You mean Falcon Strike 2015?
Yes, Chinese pilots were found to be rather deficient when it came to situational awareness especially in BVR combat, and Falcon Strike 2015 served as a harsh lesson which led to major reforms within the PLAAF regarding pilot training, creation of DACT exercises such as Golden Helmet, and moving to realism-based approach rather than just fixed scenarios.
Though to be fair, the participating Chinese fighters were J-11As, which were fitted with the old N001 radar, RWR, and R-77s. The Thai Gripens had access to a better radar, lower radar-cross section, and the AIM-120. So losing in BVR is not really a surprise anyway. J-11A had the advantage in WVR because of R-73 while the Thai Gripens were using AIM-9L.
Also it’s interesting to see the Chinese assessment of the Gripen to have “quite strong” sustained turn performance, while the Flankers has “strong” sustained turn performance. The Flanker in the other hand is noted to have “average” instantaneous turn performance versus “strong” instantaneous turn performance on the Gripen.
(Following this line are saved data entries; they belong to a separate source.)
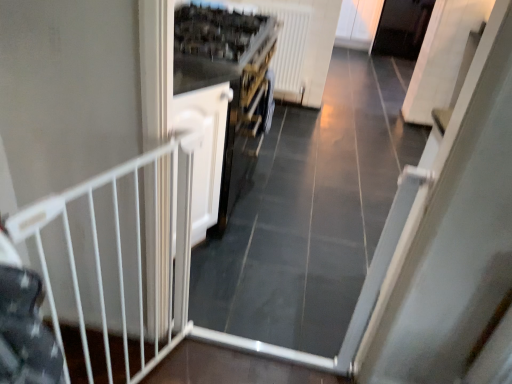 Locate an element on the screen. Image resolution: width=512 pixels, height=384 pixels. white plastic radiator at upper center is located at coordinates (289, 48).

Image resolution: width=512 pixels, height=384 pixels. What do you see at coordinates (204, 150) in the screenshot?
I see `white matte door at center` at bounding box center [204, 150].

Locate an element on the screen. This screenshot has width=512, height=384. white metal gate at left is located at coordinates (114, 264).

Where is `white plastic radiator at upper center`? The height and width of the screenshot is (384, 512). white plastic radiator at upper center is located at coordinates (289, 48).

Can you confirm if white metal gate at left is wider than white plastic radiator at upper center?

In fact, white metal gate at left might be narrower than white plastic radiator at upper center.

Locate an element on the screen. This screenshot has height=384, width=512. rail to the left of white plastic radiator at upper center is located at coordinates (114, 264).

Considering the sizes of objects white metal gate at left and white plastic radiator at upper center in the image provided, who is bigger, white metal gate at left or white plastic radiator at upper center?

With larger size is white plastic radiator at upper center.

Can you confirm if white metal gate at left is taller than white plastic radiator at upper center?

Correct, white metal gate at left is much taller as white plastic radiator at upper center.

Considering the sizes of objects white matte door at center and white metal gate at left in the image provided, who is shorter, white matte door at center or white metal gate at left?

white matte door at center.

Can you tell me how much white matte door at center and white metal gate at left differ in facing direction?

The angle between the facing direction of white matte door at center and the facing direction of white metal gate at left is 23.7 degrees.

How far apart are white matte door at center and white metal gate at left?

white matte door at center and white metal gate at left are 18.91 inches apart.

Is white matte door at center looking in the opposite direction of white metal gate at left?

No, white matte door at center is not facing the opposite direction of white metal gate at left.

Can you tell me how much white metal gate at left and white matte door at center differ in facing direction?

The facing directions of white metal gate at left and white matte door at center are 23.7 degrees apart.

Is white metal gate at left looking in the opposite direction of white matte door at center?

white metal gate at left is not turned away from white matte door at center.

Is white metal gate at left positioned in front of white matte door at center?

That is True.

From the image's perspective, is white metal gate at left located above or below white matte door at center?

From the image's perspective, white metal gate at left appears below white matte door at center.

From a real-world perspective, is white plastic radiator at upper center positioned over white matte door at center based on gravity?

Incorrect, from a real-world perspective, white plastic radiator at upper center is lower than white matte door at center.

Considering their positions, is white plastic radiator at upper center located in front of or behind white matte door at center?

Clearly, white plastic radiator at upper center is behind white matte door at center.

Looking at this image, which is correct: white plastic radiator at upper center is inside white matte door at center, or outside of it?

The correct answer is: outside.

Is white metal gate at left surrounded by white plastic radiator at upper center?

That's incorrect, white metal gate at left is not inside white plastic radiator at upper center.

Is white plastic radiator at upper center taller or shorter than white metal gate at left?

In the image, white plastic radiator at upper center appears to be shorter than white metal gate at left.

Can you confirm if white plastic radiator at upper center is thinner than white metal gate at left?

No, white plastic radiator at upper center is not thinner than white metal gate at left.

Is white plastic radiator at upper center bigger than white metal gate at left?

Indeed, white plastic radiator at upper center has a larger size compared to white metal gate at left.

Is white matte door at center touching white plastic radiator at upper center?

No, white matte door at center is not with white plastic radiator at upper center.

Which is behind, point (198, 212) or point (297, 85)?

The point (297, 85) is farther from the camera.

In terms of width, does white matte door at center look wider or thinner when compared to white plastic radiator at upper center?

In the image, white matte door at center appears to be wider than white plastic radiator at upper center.

Does white matte door at center come behind white plastic radiator at upper center?

No.

Where is `radiator above the white metal gate at left (from the image's perspective)`? radiator above the white metal gate at left (from the image's perspective) is located at coordinates (289, 48).

Locate an element on the screen. door positioned vertically above the white metal gate at left (from a real-world perspective) is located at coordinates (204, 150).

Considering their positions, is white plastic radiator at upper center positioned further to white metal gate at left than white matte door at center?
Reportedly, J-10As which were used in future Falcon Strike did much better than the J-11A, and later China brought fighters such as J-10C, and even J-11BG in Falcon Strike 2024, so it’s pretty clear that China views this exercise as being very important.
It doesn’t say that at all. The Swiss study still puts the Gripen E/NG as the worst compared to upgraded Eurofighter/Rafales. It simply was saying that the Gripen E/NG had the most numerous upgrades, but those upgrades still did not put it on par with the Rafale/Eurofighter. If anything, it’s saying that the Gripen C was abysmal.
The J-11 was hampered by single target lock and firing for RVV-AE for BVR, made worse by the early systems dating back to the 80s Su-27’s.
The Gripen-C on the other hand had much better modern avionics and RWR. The Gripen also had access to electronic warfare features such as “ghost-style lure” whatever that implies. They also had night vision whereas the Chinese did not.
A combination of factors resulted in the loss of the Su-27’s in BVR conditions. It can be expected that the WVR performance was supported mostly by the helmet mounted cueing system and off-boresight capability of the Su-27. The Gripen obviously lighter than the Su-27 is more nimble and has better instant turn performance at higher speeds - worse at lower. The sustained turn rate on average is better than the Su-27 but as we know - worse when the Su-27 has shed some of the fuel mass.
Overall, not a good situation and it has very much been remedied since with the incorporation of modern J-11B, J-15, J-16 into the Chinese air and naval forces. The implementation of modernized J-10’s, and the J-20 support the remaining vacancies in their doctrine for now.
Exactly, I’m surprised people are astonished that the j-11a lost at BVR. Like, if it was a bs or a b model with pl-15s, then I would be surprised. But, the j-11a doesnt even get pl-12s. Ofc it’s gonna lose, its basically a su27sk with r-77s.
The J-11 with PL-12’s would have lost too, it’s a 15-20m2 RCS plane going against one with a better radar that is also 1-1.5m2, maybe 2m2 when equipped with a full air to air load.
The difference in detection ranges alone give the Gripen first shot advantage, let alone the fact that it would still have multi-shot advantages over the Su-27.
Beyond all that, the Gripen had an internal jammer and a modern decoy available to them.
It has the worst overall performance. Overall performance = the ability to carry out multi-role missions (varied A2A missions, varied A2G missions, flight efficiency, electronics and so on…), there are several charts comparing the planes scores. What I posted is literally just the flight efficiency of a delta canard, nothing more. I limited myself to saying that’s the only thing it’s actually the best at because that’s what the study showed, lol
It’s just reading and understanding, there’s nothing to unravel here…
At least WR won’t be near 0% for beyond 50km, PL12 is much better at range compared to R77 and also J11B’s radar performance isn’t bad especially concerning that it is a 900mm radar.
To be fair, I wouldn’t consider Type 1493 to be a bad radar, if we’re talking about the J-11B. It’s an all-aspect improvement on the Type 1492 and common figures is > 150km search range against targets of 3-5 meters squared RCS, and engage six targets at the same time with PL-12.
Hey guys, I recently started researching the Russian tech tree. Which of the missing lines would you recommend I focus on, considering a potential future addition of the Su-30?